The failure of large-scale drug trials targeting the amyloidogenic pathway in Alzheimer's disease (AD) is increasing the need to identify a novel pathogenic mechanism. Studies finding a relationship between sporadic AD and type-2 diabetes mellitus (T2DM) are now receiving more attention. The risk for developing both T2DM and sporadic AD increases exponentially with age, and having T2DM doubles the risk of developing AD. The postmortem brains of AD patients show altered activities of insulin receptors and downstream molecules, as well as reduced protein and mRNA levels of insulin. More-recent laboratory research using animal models has identified mechanisms that are shared by diabetes and AD. Exogenous application of streptozotocin, which disrupts systemic insulin secretion, results in insulin deficiency, increased tau phosphorylation, and cognitive impairments that can be reversed by exogenous insulin supplementation.

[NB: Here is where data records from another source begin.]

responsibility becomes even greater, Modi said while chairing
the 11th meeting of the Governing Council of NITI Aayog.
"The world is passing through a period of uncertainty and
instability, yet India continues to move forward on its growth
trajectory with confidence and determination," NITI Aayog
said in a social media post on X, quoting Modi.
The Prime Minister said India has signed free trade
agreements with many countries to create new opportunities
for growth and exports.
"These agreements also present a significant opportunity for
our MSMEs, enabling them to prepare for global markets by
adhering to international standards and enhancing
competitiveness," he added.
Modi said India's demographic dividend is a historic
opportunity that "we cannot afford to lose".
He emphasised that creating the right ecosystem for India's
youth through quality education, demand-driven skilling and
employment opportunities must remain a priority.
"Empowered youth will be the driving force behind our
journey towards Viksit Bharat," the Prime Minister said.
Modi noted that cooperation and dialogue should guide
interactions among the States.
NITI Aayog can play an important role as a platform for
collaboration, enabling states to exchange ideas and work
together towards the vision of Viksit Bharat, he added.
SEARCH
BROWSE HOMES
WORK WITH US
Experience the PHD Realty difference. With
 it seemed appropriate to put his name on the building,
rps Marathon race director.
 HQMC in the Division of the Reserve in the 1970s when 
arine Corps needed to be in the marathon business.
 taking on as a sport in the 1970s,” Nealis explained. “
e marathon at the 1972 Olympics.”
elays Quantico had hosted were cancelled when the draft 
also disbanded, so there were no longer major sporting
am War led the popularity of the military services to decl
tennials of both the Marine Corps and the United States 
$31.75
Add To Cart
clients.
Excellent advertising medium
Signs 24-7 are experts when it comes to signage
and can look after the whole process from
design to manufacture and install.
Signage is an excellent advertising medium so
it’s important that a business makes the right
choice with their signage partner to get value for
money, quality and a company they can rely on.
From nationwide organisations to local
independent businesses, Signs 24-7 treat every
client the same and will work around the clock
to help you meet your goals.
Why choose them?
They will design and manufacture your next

However, AD pathology is more severe in T2DM animal models exhibiting hyperinsulinemia and insulin resistance, and this is not modulated by insulin. The symptoms of this AD pathology included increased tau phosphorylation at multiple sites, increased tau cleavage, and greater neuronal and synaptic damage, even with increased amyloid β protein production. It has therefore been suggested that hyperinsulinemia and insulin resistance represent major factors underlying AD in T2DM. A recent study involving cross-mating ob/ob and amyloid precursor protein transgenic mice provided evidence that T2DM and AD aggravate each other, and suggested that cerebral vessels constitute an important substrate that is commonly damaged by the two major disorders. Given the evidence provided by animal models, further investigation of the mechanisms underlying T2DM in AD should help to identify potential treatment targets in AD.